According to a 2014 study by the global network Women in Informal Employment: Globalizing and Organising (Wiego), live-in domestic workers are particularly vulnerable to abuse because they are isolated and totally under their employers’ control.
And, when these workers do face abuse, they have little recourse. “Laying a criminal charge or suing the employer in court (assuming the worker can find a way of covering the cost) is not compatible with the intimate nature of the domestic employment relationship and, in practice, will mean an end to the relationship,” the Wiego study reads.
“The law does not require this, and the worker has a legal right to remain in her job. But, in reality, this is unlikely to happen. A claim of unfair dismissal is likely to result in an order of compensation rather than reinstatement. The effect is that the worker cannot defend her rights without losing her job.”
Florence Sosiba, president of the South African Domestic Service and Allied Workers Union, said: “Domestic work is not safe. There is a lot of abuse. There is a lot of violence … As domestic workers, we stay alone. We work alone. If I was abused, it could happen left and right — my neighbour wouldn’t even know.”
United Domestic Workers of South Africa president Pinky Mashiane says she used to keep a notebook filled with complaints by domestic workers of alleged abuse by their employers. “Though not all of them will report it, it happens,” Mashiane said.

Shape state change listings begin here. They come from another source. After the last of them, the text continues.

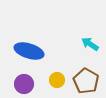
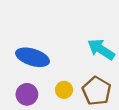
cyan arrow: (90, 44) -> (101, 49), size x1.4

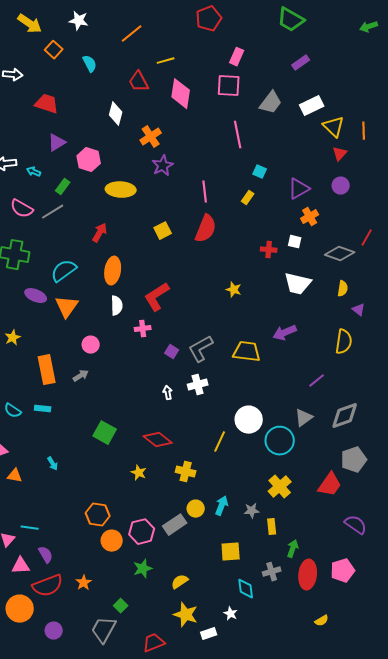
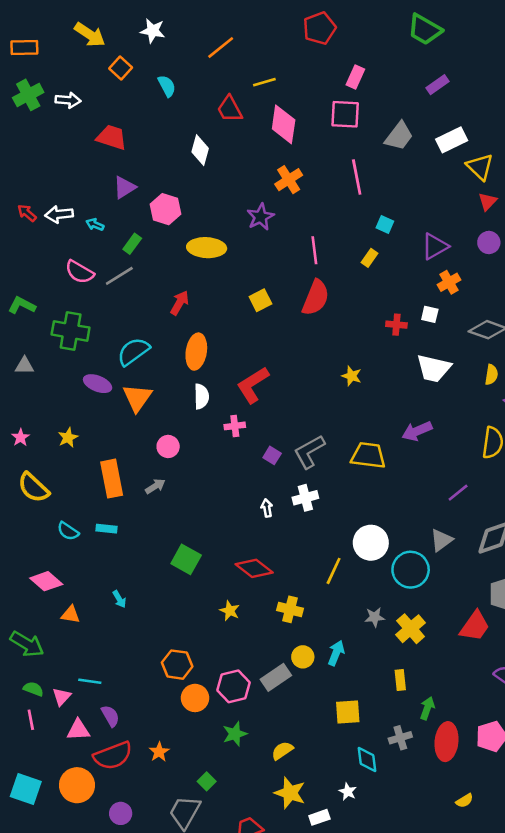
orange cross: (151, 137) -> (289, 180), moved
gray star: (252, 511) -> (375, 617), moved

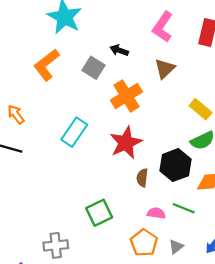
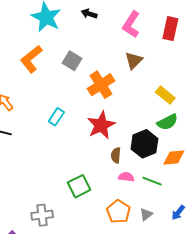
black arrow: (119, 50) -> (89, 14), moved
cyan rectangle: (74, 132) -> (56, 117), size x0.7
pink semicircle: (156, 213) -> (126, 177), moved

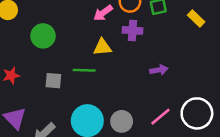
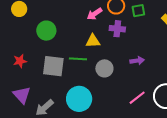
gray square: (53, 81) -> (53, 66), size x1.6
gray circle: (122, 121) -> (104, 68), moved

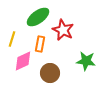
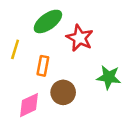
orange rectangle: (40, 44) -> (43, 66), moved
pink diamond: (23, 61) -> (29, 105), moved

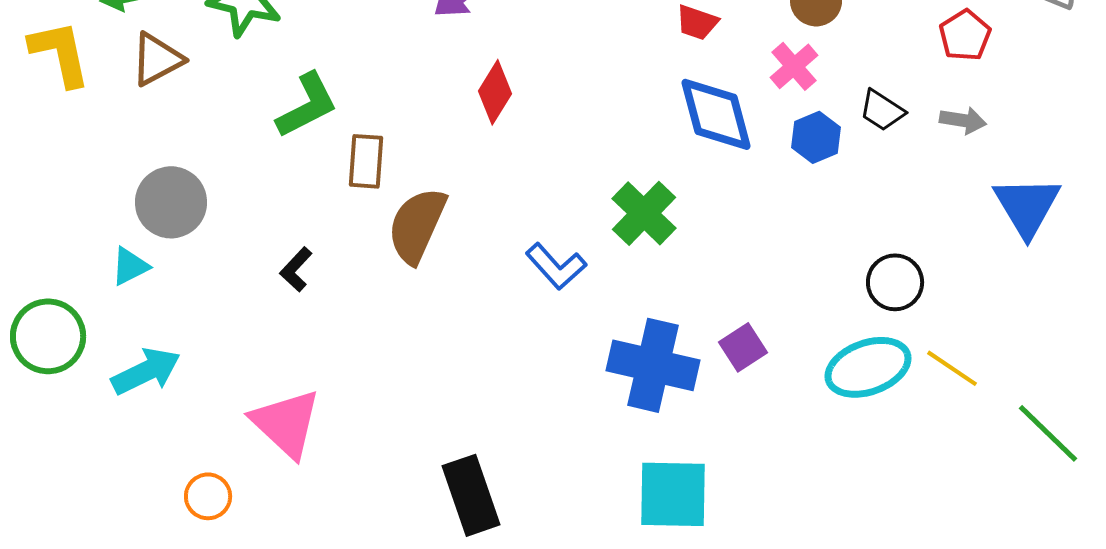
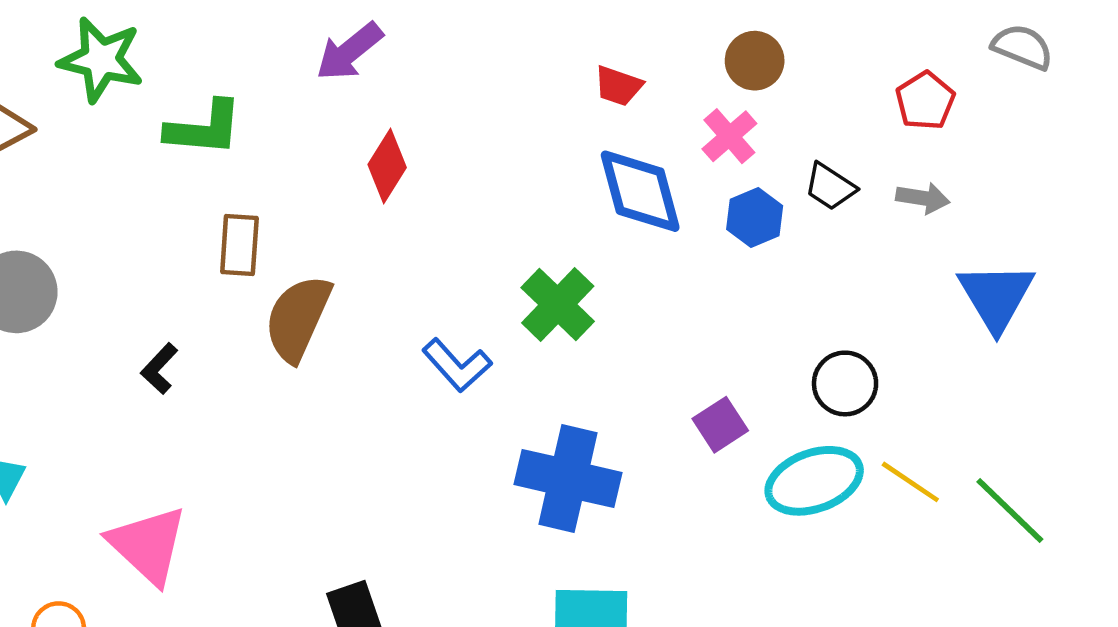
green L-shape: (307, 105) -> (204, 128), moved, turned 32
purple square: (743, 347) -> (720, 425), moved
green line: (1048, 433) -> (1010, 511), moved

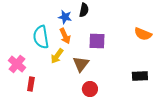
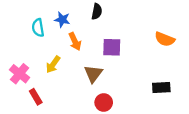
blue star: (65, 17) -> (62, 20), moved
cyan semicircle: (41, 37) -> (38, 28), moved, size x0.7
yellow arrow: (57, 56) -> (53, 64), moved
red rectangle: (31, 84) -> (36, 97), turned -40

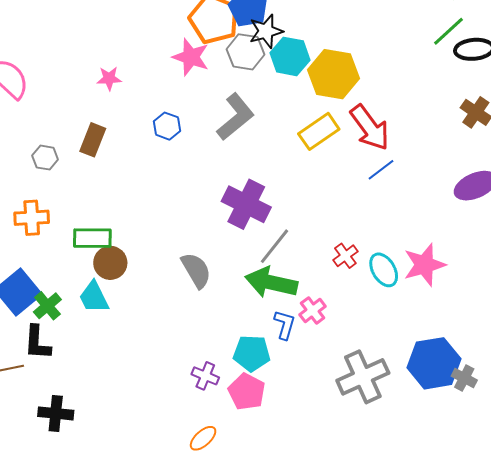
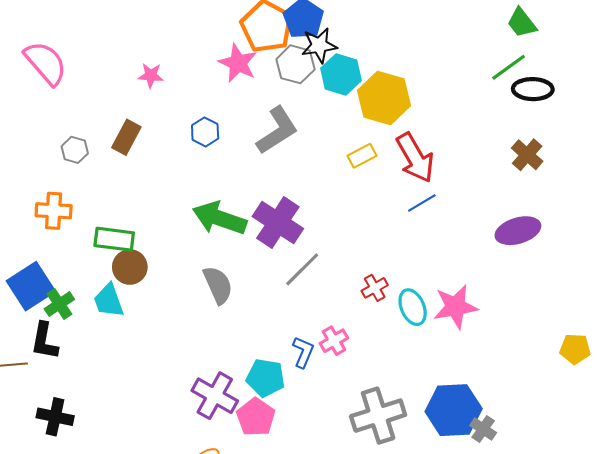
yellow rectangle: (319, 131) -> (362, 156), size x0.7
green arrow: (271, 283) -> (219, 218), moved
purple cross: (205, 376) -> (215, 396), size x1.6

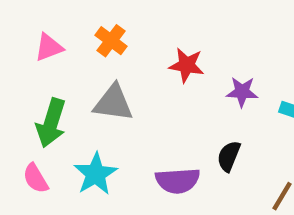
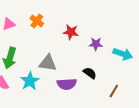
gray triangle: (113, 103) -> (48, 63), moved
black semicircle: (229, 156) -> (90, 73), turned 104

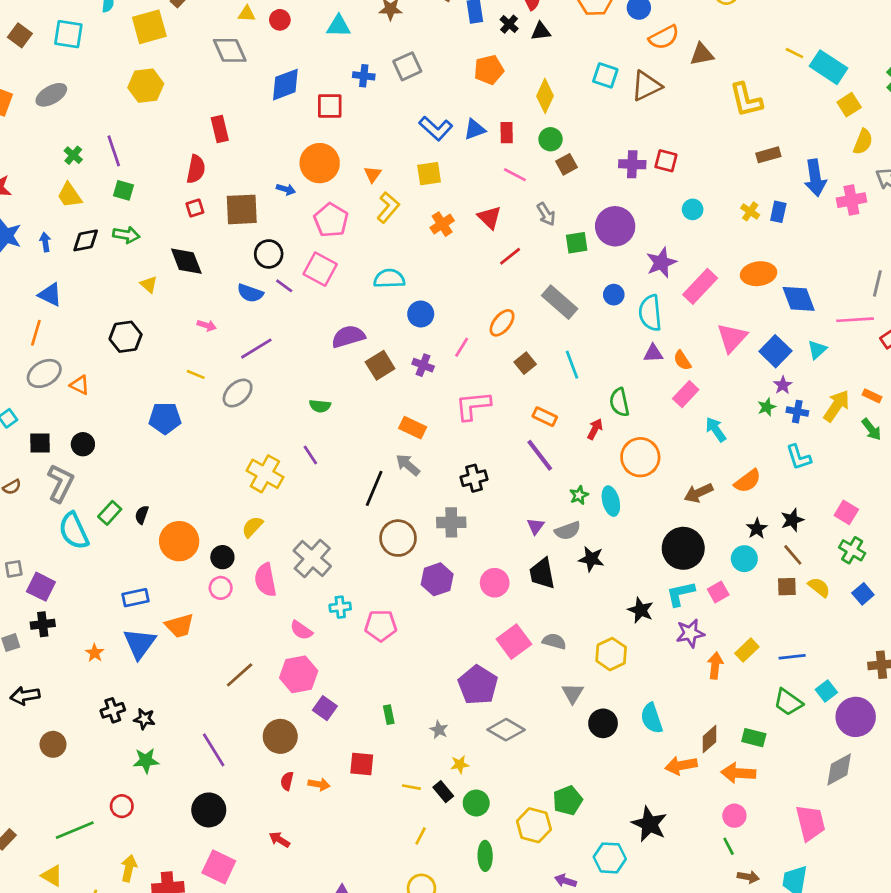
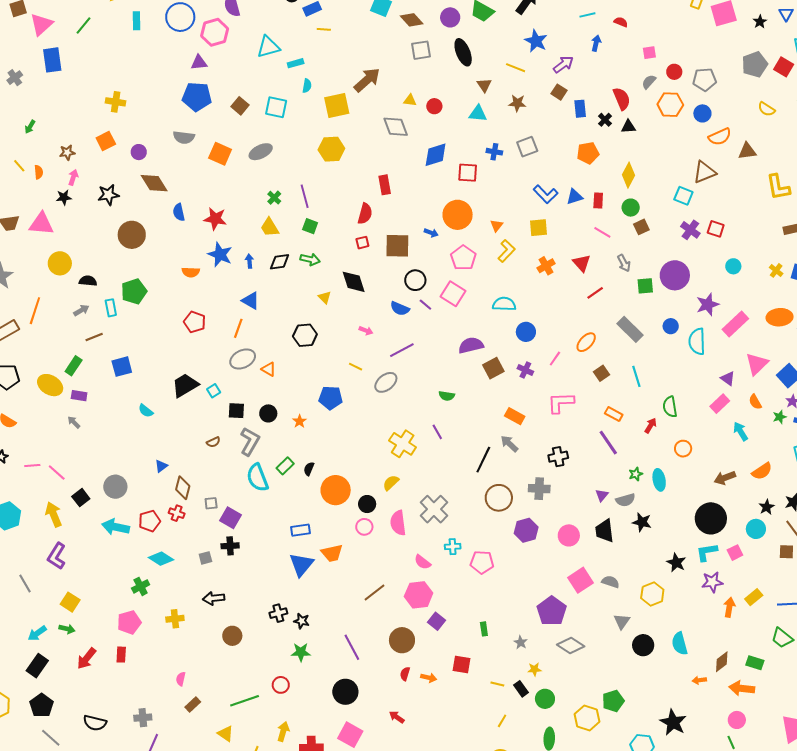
cyan square: (605, 75) -> (683, 196), moved
purple cross: (632, 164) -> (690, 230), turned 30
purple triangle: (653, 353) -> (728, 378), moved, turned 35
orange semicircle: (682, 360) -> (755, 402), moved
orange circle: (640, 457) -> (683, 449), size x0.6
orange star: (95, 653) -> (300, 421), moved
orange arrow: (681, 766) -> (699, 680), size x0.6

“They are experiencing violence. But most of the time, they are afraid to speak because they don’t want to lose their jobs. Some are single parents and breadwinners, so they try to protect their work.”

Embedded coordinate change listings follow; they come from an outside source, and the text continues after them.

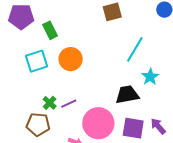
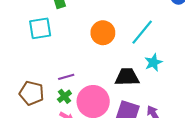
orange circle: (71, 59) -> (103, 33), moved
green cross: (50, 103) -> (64, 96), moved

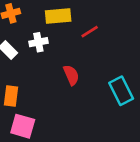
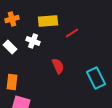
white cross: (38, 42) -> (33, 41), turned 32

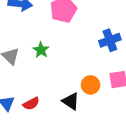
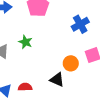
red semicircle: (31, 104) -> (25, 87), turned -144

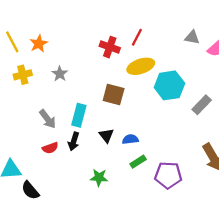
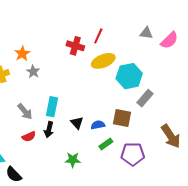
orange star: (39, 44) -> (22, 53), moved
brown square: (114, 94) -> (122, 118), moved
gray rectangle: (202, 105) -> (145, 98), moved

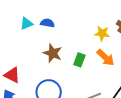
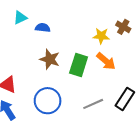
cyan triangle: (26, 23) -> (20, 18), moved
green rectangle: (79, 60) -> (79, 65), size x1.5

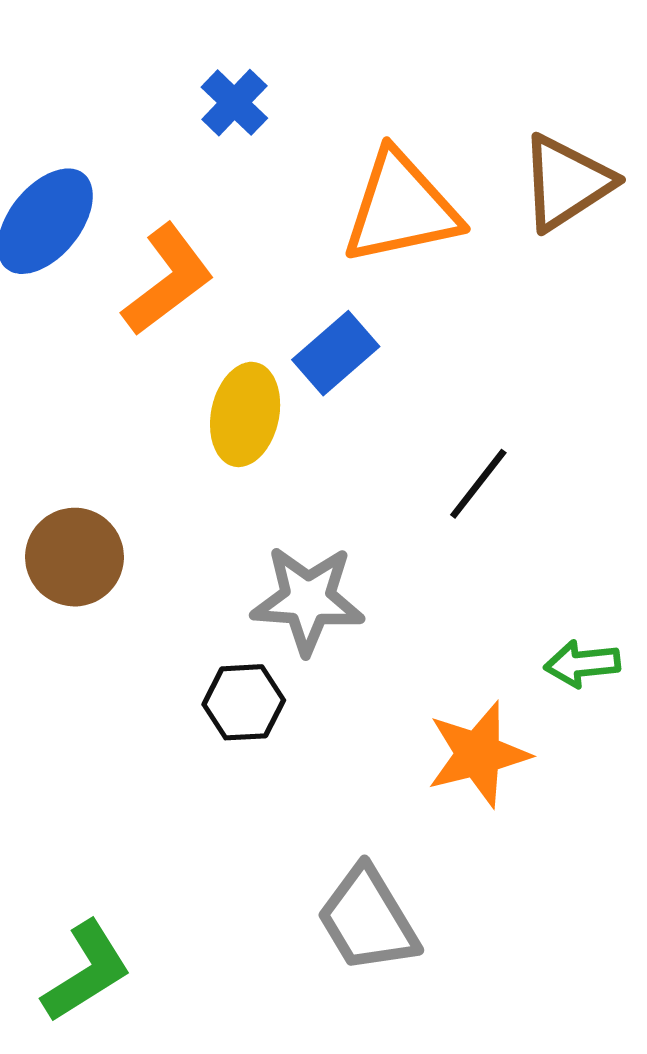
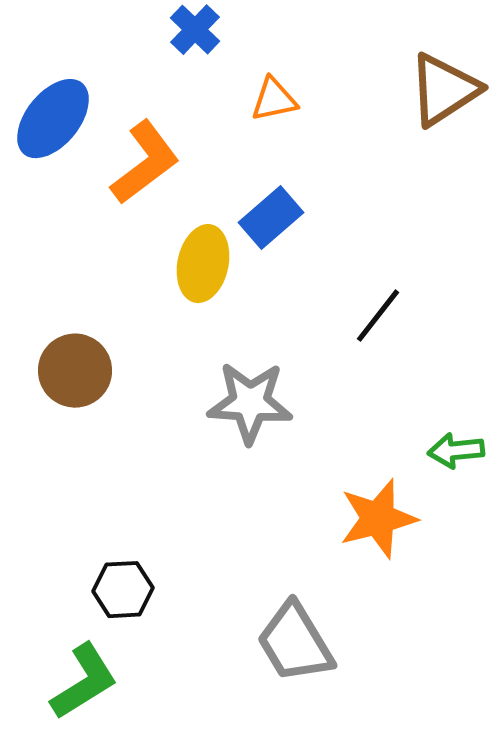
orange triangle: (401, 208) -> (274, 100), moved, size x0.5
black hexagon: (244, 702) -> (123, 590), moved

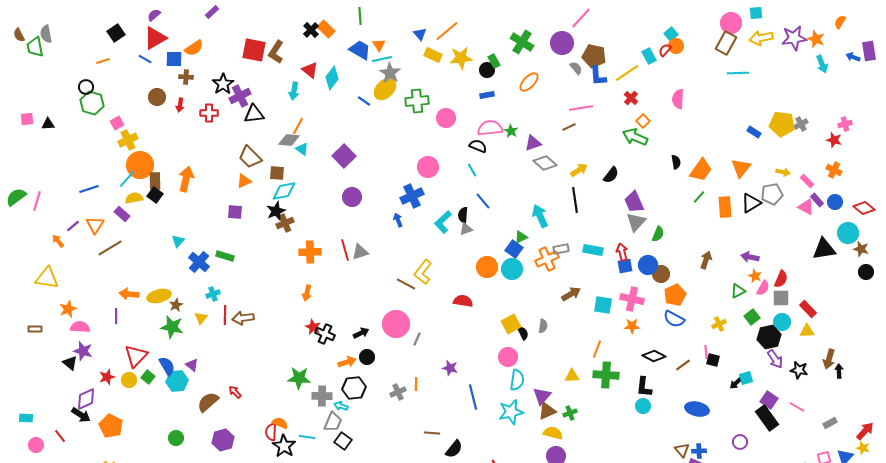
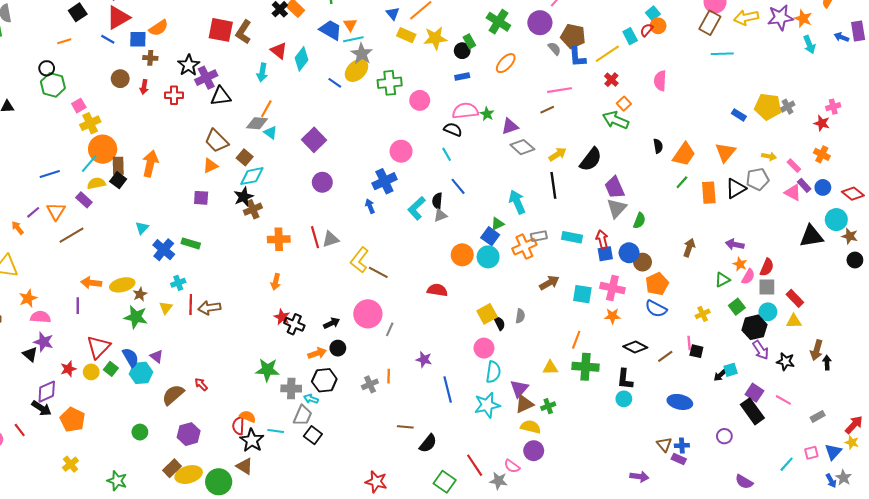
brown square: (277, 173) -> (245, 157), turned 35
black semicircle: (611, 175) -> (591, 159), size x1.4
yellow L-shape: (423, 272) -> (360, 260), moved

The treatment endured by domestic workers is linked to a mixture of racism, sexism and classism inherited from apartheid, Mashiane said. Domestic workers have historically been excluded from new labour rights won by South African workers during the democratic dispensation.
“Domestic work is like no other work. They work individually. If they worked in a factory, they could protest; they could strike,” Mashiane added.
“But because they are one by one, they can’t drop their work and stand outside the gates of their employers alone. They can’t say: ‘I have been abused, I am going to fight back alone’.”